Twitter has admitted it stores user contact details --- including phone numbers and email addresses --- for an 18-month retention period when the service's "Find friends" feature is used.
New and existing Twitter followers alike can upload their contacts list and address books from a variety of platforms to see if any of their contacts match up to a Twitter registered account. Once users access the feature from one of its smartphone applications, it uploads the data and is subsequently stored for 18 months.
The Twitter application for the iPhone, iPad, and Android devices does not ask for permission before it scans your contacts and reveals your contacts' Twitter accounts.
There are two factors to consider here:
Firstly, authorities have expressed interest on a number of occasions for Twitter data. Birgitta Jónsdóttir, a member of Iceland’s parliament, had her Twitter account subpoenaed by U.S. authorities along with 600,000 other @wikileaks followers. The gagging order injunction on the case was fought and removed with the help of Twitter, bringing the subpoena to light.
The case of the "very British affair" regarding super-injunctions paved way for a UK court to 'subpoena' the names of individuals who broke the court ordered injunction by tweeting the names of celebrities who blocked the entire UK from discussing a factor in their private lives.
Secondly, the authorities are more interested in who you are connected with, rather than what you actually tweet. One counter-terrorism expert highlighted in 2009 in a BBC Newsarticle that it was "contact not content". It's not to say that you won't be barred from entering the United States if you jokingly say you are going to "destroy America", however.
Tweets do last forever, but it is unclear as to how long deleted tweets are retained for. "Log data", such as users IP address, referring page, pages visited, search terms, and even "other actions" and "interactions with our website" may be recorded and stored.

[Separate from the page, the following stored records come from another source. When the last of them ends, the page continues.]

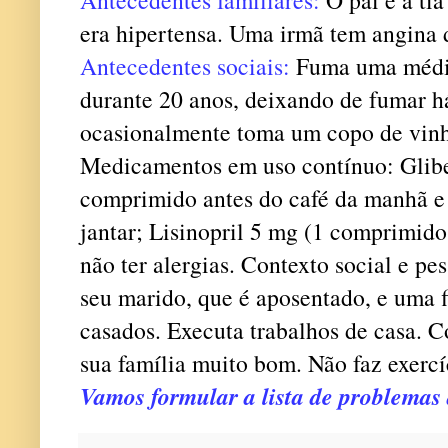
era hipertensa. Uma irmã tem angina 
Antecedentes sociais:
Fuma uma média
durante 20 anos, deixando de fumar h
ocasionalmente toma um copo de vinho
Medicamentos em uso contínuo: Glib
comprimido antes do café da manhã e
jantar; Lisinopril 5 mg (1 comprimido
não ter alergias. Contexto social e pe
seu marido, que é aposentado, e uma f
casados. Executa trabalhos de casa. C
sua família muito bom. Não faz exercíc
Vamos formular a lista de problemas 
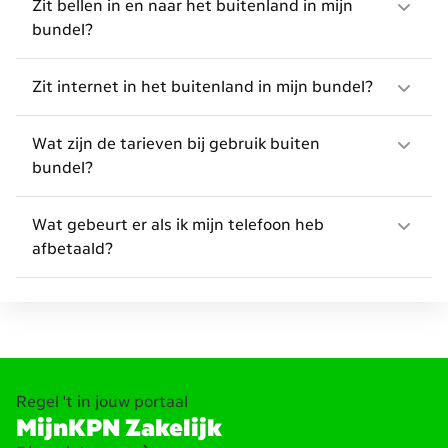
Zit bellen in en naar het buitenland in mijn
bundel?
Zit internet in het buitenland in mijn bundel?
Wat zijn de tarieven bij gebruik buiten
bundel?
Wat gebeurt er als ik mijn telefoon heb
afbetaald?
Regel 't in jouw portaal
MijnKPN Zakelijk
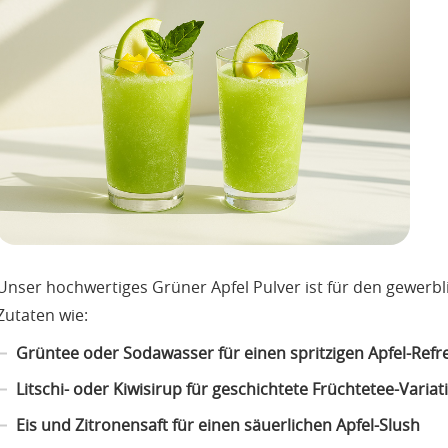
Unser hochwertiges Grüner Apfel Pulver ist für den gewerbli
Zutaten wie:
Grüntee oder Sodawasser für einen spritzigen Apfel-Refr
Litschi- oder Kiwisirup für geschichtete Früchtetee-Varia
Eis und Zitronensaft für einen säuerlichen Apfel-Slush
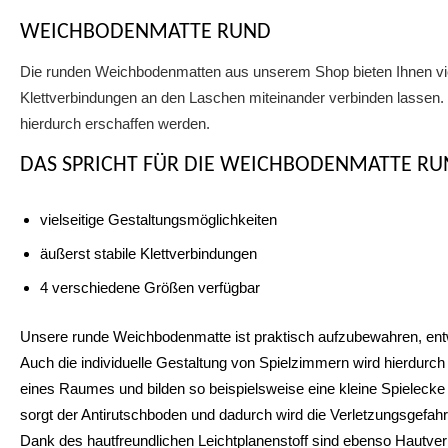
WEICHBODENMATTE RUND
Die runden Weichbodenmatten aus unserem Shop bieten Ihnen viele
Klettverbindungen an den Laschen miteinander verbinden lassen. S
hierdurch erschaffen werden.
DAS SPRICHT FÜR DIE WEICHBODENMATTE RU
vielseitige Gestaltungsmöglichkeiten
äußerst stabile Klettverbindungen
4 verschiedene Größen verfügbar
Unsere runde Weichbodenmatte ist praktisch aufzubewahren, entwe
Auch die individuelle Gestaltung von Spielzimmern wird hierdurch
eines Raumes und bilden so beispielsweise eine kleine Spielecke f
sorgt der Antirutschboden und dadurch wird die Verletzungsgefahr
Dank des hautfreundlichen Leichtplanenstoff sind ebenso Hautv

In reaching out to Twitter, to clarify how long other data, including tweet data is retained for, the company did not respond immediately for comment.
A statement to the LA Times, however, spokesperson Carolyn Penner said the company wanted to "be clear and transparent" in its communications with its users.
"Along those lines, in our next app updates, which are coming soon, we are updating the language associated with Find Friends -- to be more explicit. In place of 'Scan your contacts,' we will use "Upload your contacts" [iPhone] and "Import your contacts" [Android]," she said.